Permanent Representative of the Maldives to the United Nations
- In office 14 April 1977 – 1978
- Preceded by: Maumoon Abdul Gayoom
- Succeeded by: Ahmed Zaki

Senior Minister
- In office 30 April 2008 – 11 November 2008
- President: Maumoon Abdul Gayoom
- Preceded by: Position created
- Succeeded by: Position abolished

Personal details
- Born: 5 September 1942
- Died: 1 March 2012 (aged 69) Singapore General Hospital
- Relations: Jameel family
- Parent: Mohamed Jameel Didi

= Fathulla Jameel =

Maldivian diplomat and politician (1942–2012)

Fathulla Jameel, (ފަތުހުﷲ ޖަމީލް; 5 September 1942 - 1 March 2012) was a Maldivian diplomat and politician who served as the Minister of Foreign Affairs of Maldives from 1978 to 2005.

Jameel was the Permanent Representative of the Maldives to the United Nations from 14 April 1977 to 1978. He became Minister of Foreign Affairs on 14 March 1978 and, under presidents Ibrahim Nasir and Maumoon Abdul Gayoom, held that position for 27 years. On 14 July 2005, he resigned as Minister of Foreign Affairs and was instead appointed as a Special Advisor to the President. On 30 April 2008, he was sworn into the position of senior minister, a relatively new post created by the then incumbent president Gayoom.

==Early career and government service==
Fathulla began his public service career on 18 November 1969, as a teacher at Majeediyya School. He became the Minister of External Affairs during the presidency of Ibrahim Nasir, on 14 March 1978.

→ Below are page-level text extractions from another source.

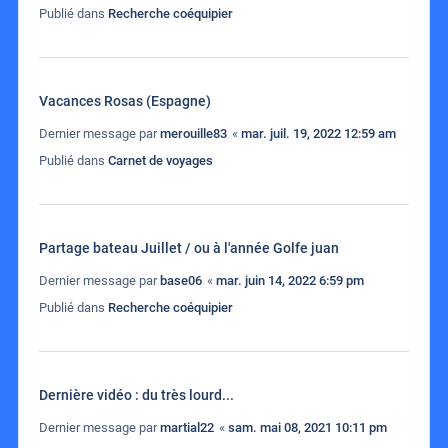
Publié dans
Recherche coéquipier
Vacances Rosas (Espagne)
Dernier message par
merouille83
«
mar. juil. 19, 2022 12:59 am
Publié dans
Carnet de voyages
Partage bateau Juillet / ou à l'année Golfe juan
Dernier message par
base06
«
mar. juin 14, 2022 6:59 pm
Publié dans
Recherche coéquipier
Dernière vidéo : du très lourd...
Dernier message par
martial22
«
sam. mai 08, 2021 10:11 pm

When Maumoon Abdul Gayoom became President, Fathulla was reappointed as Minister of External Affairs towards the end of 1978. He remained at that position until his resignation in July 2005. After resignation, he served as Special Advisor to the President.

In an obituary, Haveeru Daily described him as the father of Maldives foreign diplomacy.

Fatuhulla also served as Minister of State for Planning and Environment at one time. He also was the President’s Member at the People’s Majlis for a long time.

===Education and life in Egypt===
Fathulla Jameel studied in Al-Azhar University of Egypt and obtained a BA in Islamic Theology.

Fathulla was the second generation to study in Egypt. Before him his father, Mohamed Jameel Didi studied in Egypt during King Fuad and Farooq's reign.

Peers described him as an intelligent person and his many skills include drawing, singing and playing guitar and was known to crack jokes that go along with the occasion.

==Death==
Fathulla Jameel died on Thursday, 1 March 2012 at MVT 8:15 (UTC) at Singapore General Hospital from heart disease. He was 69. Maldives President Mohamed Waheed Hassan Manik sent his condolences for the family and declared the national flag to be flown at half mast for three days.